Findings of this study suggest that sensor-derived mobility metrics and conventional motor variables compared with nonmotor measures explained most of the variance of declining daily physical activity. Further studies are needed to ascertain whether improving specific motor abilities, such as turning speed and hand dexterity, is effective in slowing the decline of daily physical activity in older adults.
难以识别与日常体力活动相关的可改变风险因素,可能会阻碍公共卫生努力,无法减轻老龄化人口中久坐生活方式的不良健康后果。
检验假设,即将基线传感器衍生的移动性指标添加到各种基线运动和非运动变量中,可以解释老年人日常体力活动下降的未解释方差。
设计、地点和参与者:这项队列研究分析了 Rush 记忆和老龄化项目 (MAP) 参与者的数据,这是一项正在进行的纵向临床病理研究,自 1997 年开始招募老年人(年龄范围为 59.4-104.9 岁)。2005 年和 2012 年分别在 MAP 中添加了腕部和腰部佩戴的传感器,以记录参与者的体力活动和移动性能。纳入的参与者在基线接受检查,并在平均(SD)4.2(1.6)年的时间内进行年度随访。

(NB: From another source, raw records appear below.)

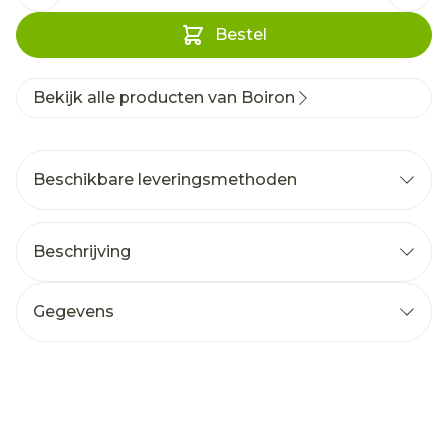
Bestel
Bekijk alle producten van Boiron
Beschikbare leveringsmethoden
Beschrijving
Gegevens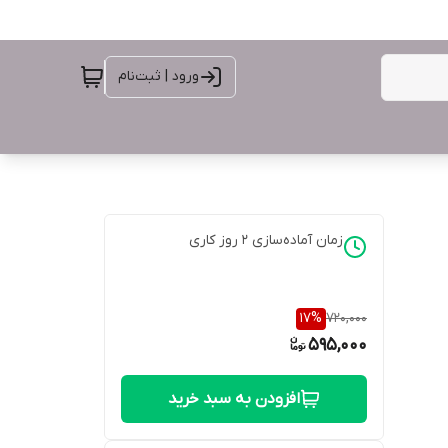
ورود | ثبت‌نام
زمان آماده‌سازی
2
روز کاری
17
%
720,000
595,000
افزودن به سبد خرید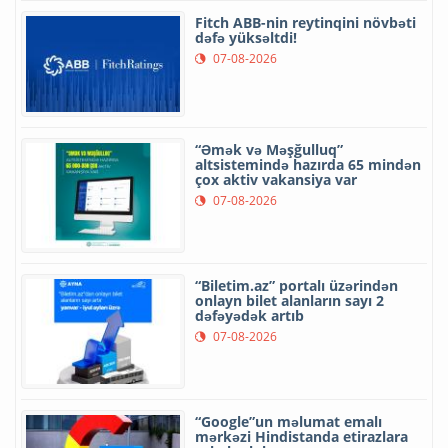
Fitch ABB-nin reytinqini növbəti
dəfə yüksəltdi!
07-08-2026
“Əmək və Məşğulluq”
altsistemində hazırda 65 mindən
çox aktiv vakansiya var
07-08-2026
“Biletim.az” portalı üzərindən
onlayn bilet alanların sayı 2
dəfəyədək artıb
07-08-2026
“Google”un məlumat emalı
mərkəzi Hindistanda etirazlara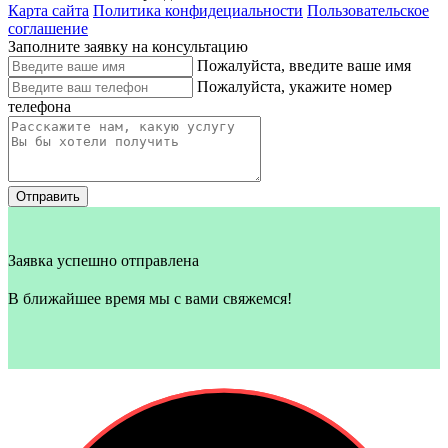
Карта сайта
Политика конфидециальности
Пользовательское
соглашение
Заполните заявку на консультацию
Пожалуйста, введите ваше имя
Пожалуйста, укажите номер
телефона
Отправить
Заявка успешно отправлена
В ближайшее время мы с вами свяжемся!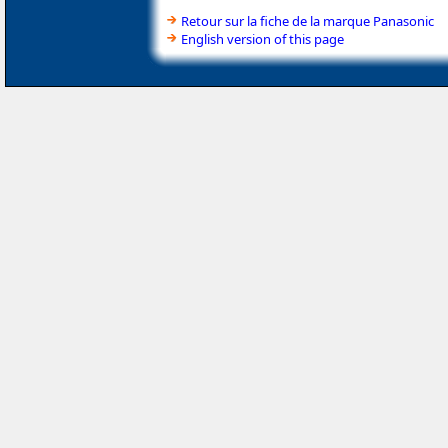
Retour sur la fiche de la marque Panasonic
English version of this page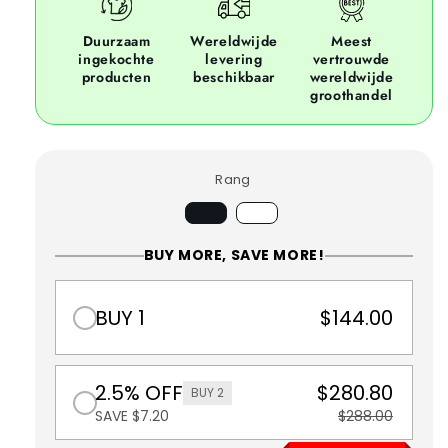
Duurzaam
Wereldwijde
Meest
ingekochte
levering
vertrouwde
producten
beschikbaar
wereldwijde
groothandel
Rang
BUY MORE, SAVE MORE!
BUY 1
$144.00
2.5% OFF
$280.80
BUY 2
SAVE $7.20
$288.00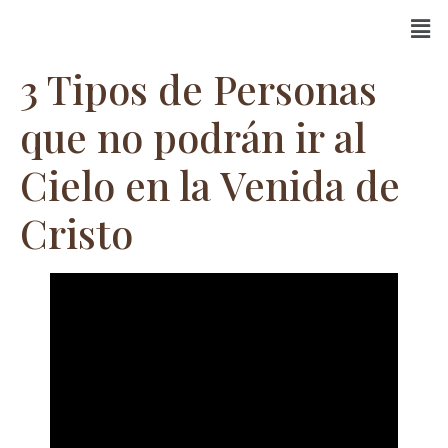
3 Tipos de Personas
que no podrán ir al
Cielo en la Venida de
Cristo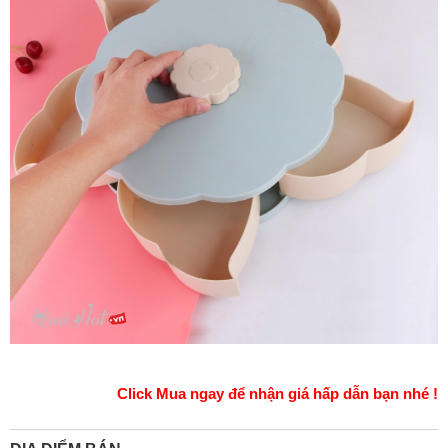
Click Mua ngay để nhận giá hấp dẫn bạn nhé !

12 个变量块,包括 3 个从佩戴在腰带上的传感器记录中得出的移动性指标块,以量化 32 英尺的步行、计时起立行走(TUG)测试和站立平衡任务,以及 9 个其他块,包含 41 个额外变量。
使用线性混合效应模型来估计从腕部佩戴的传感器获得的总日常体力活动的个体特定变化率(斜率)。使用 12 个线性回归模型来估计调整后的 R2,以量化变量与斜率的关联。
共纳入 650 名老年人(500 名女性[76.9%];基线时的平均[SD]年龄为 81.4[7.5]岁;31 名黑人[4.8%]、17 名拉丁裔[2.6%]和 602 名白人[92.6%])。在随访期间,除 1 名参与者外,所有参与者的日常体力活动均呈下降趋势,相当于每年活动水平下降约 16.8%。在单独的模型中,腰部传感器衍生的移动性指标(32 英尺步行:调整后的 R2,23.4%[95%CI,17.3%-30.6%];TUG 测试:调整后的 R2,22.8%[95%CI,17.7%-30.1%])和常规运动变量(调整后的 R2,24.1%[95%CI,17.7%-31.4%])与非运动变量相比,具有最大的日常体力活动下降的方差百分比。当将所有 12 个块中的显著变量一起包含在单个模型中时,只有转弯速度(估计值[SE],0.018[0.006];P = .005)和手部灵巧度(估计值[SE],0.091[0.034];P = .008)与日常体力活动下降有关。
这项研究的结果表明,与非运动测量相比,传感器衍生的移动性指标和常规运动变量解释了日常体力活动下降的大部分方差。需要进一步研究以确定是否改善特定的运动能力,如转弯速度和手部灵巧度,是否可以有效减缓老年人日常体力活动的下降。